Figure 9-1 Melasma. A: Baseline. B: After 8 weeks of treatment with Hydroquinone 4% and retinol 0.15% applied twice daily. (Epiquin Micro). (Courtesy of Pearl E. Grimes, MD.)

One randomized study examined topical combination therapy with HQ 4%, 0.05% tretinoin, and 0.01% fluocinolone acetonide in blacks, Asians, and Hispanics. No differences were seen in side-effect profile or efficacy among the treatment groups.⁷

In another randomized, controlled trial of HQ 4% versus placebo (n = 48; 4 men, 44 women) in Brazilian patients ages 19 to 55 with melasma, patients applied the product twice daily along with sunscreen. Outcomes were assessed at 12 weeks by subjective clinical evaluation and photography. Greater improvement was seen in the HQ

group (95%) than in the placebo group (67%), and more patients on HQ (38%) had complete clearance versus those on placebo (8%).

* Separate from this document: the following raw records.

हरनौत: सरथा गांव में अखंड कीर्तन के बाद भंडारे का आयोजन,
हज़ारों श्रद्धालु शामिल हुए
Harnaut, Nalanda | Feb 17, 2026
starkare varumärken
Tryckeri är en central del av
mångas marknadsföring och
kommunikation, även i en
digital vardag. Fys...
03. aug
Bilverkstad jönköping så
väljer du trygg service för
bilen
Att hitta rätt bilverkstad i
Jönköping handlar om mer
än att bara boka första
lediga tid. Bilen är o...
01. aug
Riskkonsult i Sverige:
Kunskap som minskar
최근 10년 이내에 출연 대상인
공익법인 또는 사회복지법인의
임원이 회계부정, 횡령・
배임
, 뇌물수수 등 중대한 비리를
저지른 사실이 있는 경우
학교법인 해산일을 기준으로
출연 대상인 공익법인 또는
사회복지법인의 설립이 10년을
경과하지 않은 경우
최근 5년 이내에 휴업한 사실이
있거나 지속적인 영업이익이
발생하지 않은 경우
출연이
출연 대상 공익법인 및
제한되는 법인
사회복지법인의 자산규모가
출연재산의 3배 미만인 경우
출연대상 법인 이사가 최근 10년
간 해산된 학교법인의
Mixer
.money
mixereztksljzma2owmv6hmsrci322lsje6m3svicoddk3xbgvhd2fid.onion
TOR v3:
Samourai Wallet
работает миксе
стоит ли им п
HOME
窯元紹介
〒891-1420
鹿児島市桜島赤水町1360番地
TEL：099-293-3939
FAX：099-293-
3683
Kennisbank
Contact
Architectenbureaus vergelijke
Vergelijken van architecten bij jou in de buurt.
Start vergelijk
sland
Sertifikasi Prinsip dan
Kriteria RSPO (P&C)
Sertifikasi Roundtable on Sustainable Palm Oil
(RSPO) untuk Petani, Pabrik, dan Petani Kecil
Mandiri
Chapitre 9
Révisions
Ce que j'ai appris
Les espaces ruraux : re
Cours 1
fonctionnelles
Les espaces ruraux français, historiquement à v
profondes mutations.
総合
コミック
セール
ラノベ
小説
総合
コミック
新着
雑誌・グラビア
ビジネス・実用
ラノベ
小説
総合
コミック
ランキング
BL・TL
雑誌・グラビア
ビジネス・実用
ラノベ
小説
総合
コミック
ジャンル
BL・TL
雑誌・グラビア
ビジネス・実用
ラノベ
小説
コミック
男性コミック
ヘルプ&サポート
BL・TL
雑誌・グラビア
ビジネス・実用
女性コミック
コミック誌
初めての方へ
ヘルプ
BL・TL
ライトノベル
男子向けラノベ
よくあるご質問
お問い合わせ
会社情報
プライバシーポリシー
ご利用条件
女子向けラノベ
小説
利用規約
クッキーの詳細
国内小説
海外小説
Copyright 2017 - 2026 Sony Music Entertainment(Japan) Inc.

No adverse effects of HQ were reported.⁸

Figure 9-2 Melasma. A: Baseline. B: After 8 weeks of treatment with triple combination bleach, hydroquinone 4%, fluocinolone 0.01%, and tretinoin 0.05% applied once a day (Triluma). (Courtesy of Galderma.)

Figure 9-3 Postinflammatory hyperpigmentation. A: Baseline. B: After 4 weeks of treatment with hydroquinone 4% and retinol 0.15% applied twice daily (Epiquin Micro). (Courtesy of Pearl E. Grimes, MD.)

At this point, it is pertinent to mention that dark-skinned patients often feel they do not need sunscreen and therefore may apply sunscreens only occasionally or at most once daily. Physicians are reminded to address the issue with patients (see Chapter 12).